The Small Business Innovation Research (SBIR) program is a highly competitive program that encourages domestic small businesses to engage in Federal R&D that has the potential for commercialization.
Most innovations come from small entrepreneurial businesses – but the risk and expense of conducting serious R&D efforts are often beyond their means.
SBIR funds the critical startup and development stages, and encourages the commercialization of the technology, product, or service. Since its enactment in 1982, the SBIR program has helped thousands of small businesses to compete for federal R&D awards.
Federal agencies with R&D budgets over $100 million are required to allocate 3.2% of their R&D budget to these programs.
Eleven Federal agencies currently participate in the SBIR program. Each agency administers its own individual program, within guidelines established by Congress. The agencies designate R&D topics in their solicitations, and accept proposals from small businesses. Awards are made on a competitive basis after proposal evaluation.
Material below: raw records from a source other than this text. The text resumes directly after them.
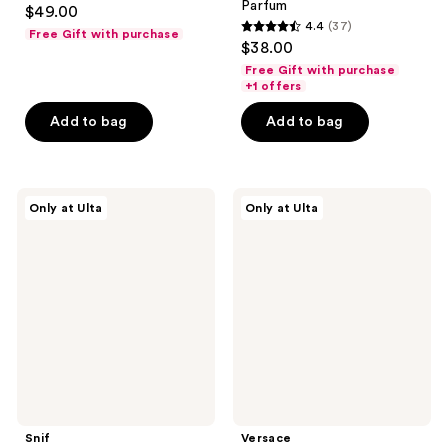
Parfum
$49.00
4.4
(37)
Free Gift with purchase
4.4
$38.00
out
Free Gift with purchase
of
+1 offers
5
Add to bag
Add to bag
stars
;
37
Snif
Versace
reviews
Only at Ulta
Only at Ulta
Milk
Bright
+
Crystal
Cereal
&
Layering
Crystal
Bundle
Noir
Mini
Duo
Snif
Versace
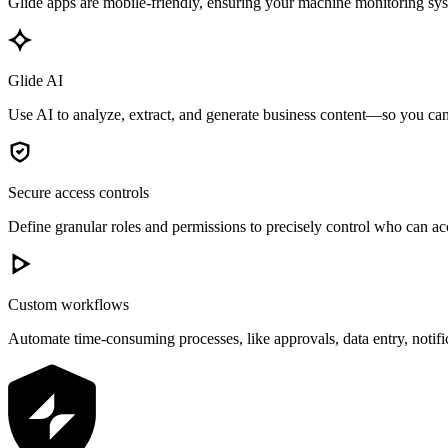
Glide apps are mobile-friendly, ensuring your machine monitoring syst
Glide AI
Use AI to analyze, extract, and generate business content—so you can 
Secure access controls
Define granular roles and permissions to precisely control who can acc
Custom workflows
Automate time-consuming processes, like approvals, data entry, notif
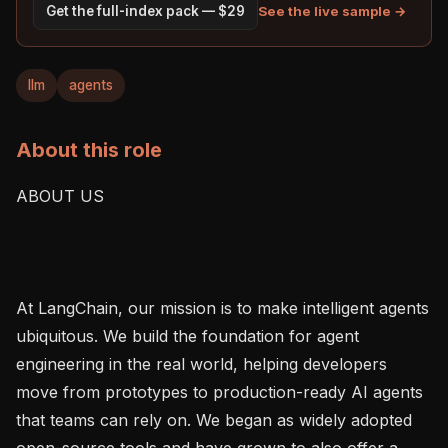
See the live sample →
Get the full-index pack — $29
llm
agents
About this role
ABOUT US

At LangChain, our mission is to make intelligent agents 
ubiquitous. We build the foundation for agent 
engineering in the real world, helping developers 
move from prototypes to production-ready AI agents 
that teams can rely on. We began as widely adopted 
open-source tools and have grown to also offer a 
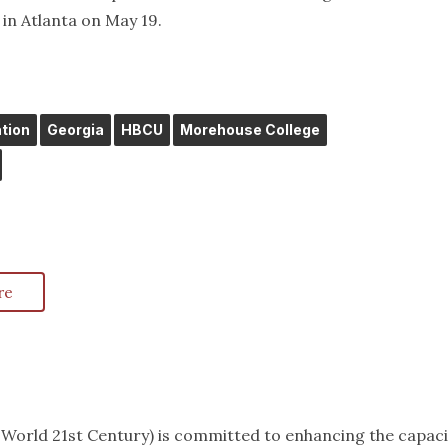
n Atlanta on May 19.
tion
Georgia
HBCU
Morehouse College
re
k World 21st Century) is committed to enhancing the capaci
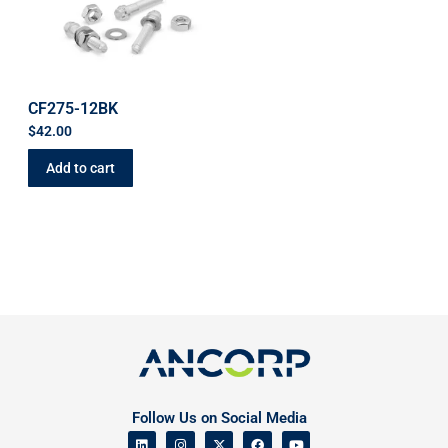
CF275-12BK
$
42.00
Add to cart
Follow Us on Social Media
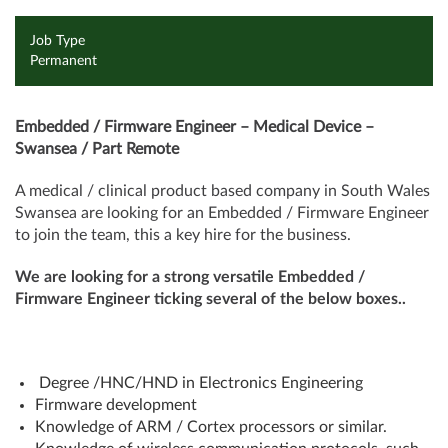
Job Type
Permanent
Embedded / Firmware Engineer – Medical Device –
Swansea / Part Remote
A medical / clinical product based company in South Wales
Swansea are looking for an Embedded / Firmware Engineer
to join the team, this a key hire for the business.
We are looking for a strong versatile Embedded /
Firmware Engineer ticking several of the below boxes..
Degree /HNC/HND in Electronics Engineering
Firmware development
Knowledge of ARM / Cortex processors or similar.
Participating agencies include
- Department of Agriculture
- Department of Commerce – National Institute of Standards and Technology
- Department of Commerce – National Oceanic and Atmospheric Administration
- Department of Defense
- Department of Education
- Department of Energy
- Department of Health and Human Services
- Department of Homeland Security
- Department of Transportation
- Environmental Protection Agency
- National Aeronautics and Space Administration
- National Science Foundation
The SBIR Program is structured in three phases:
Phase I establishes the technical merit, feasibility, and commercial potential of the proposed effort, and determines the quality of performance of awarded company.
Phase II continues the R&D efforts initiated in Phase I. Funding is based on the results achieved in Phase I, and the scientific/technical merit and commercial potential of the proposed project.
In Phase III the small business objective is to pursue commercialization resulting from the previous activities.
For FY18, a Phase I award generally will not exceed $163,952, for 6 months, and a Phase II award generally will not exceed $1,093,015, for 2 years – although larger awards can be made at the agency’s discretion. The SBIR program does not fund Phase III, although some agencies may award follow-on contracts for products, processes or services.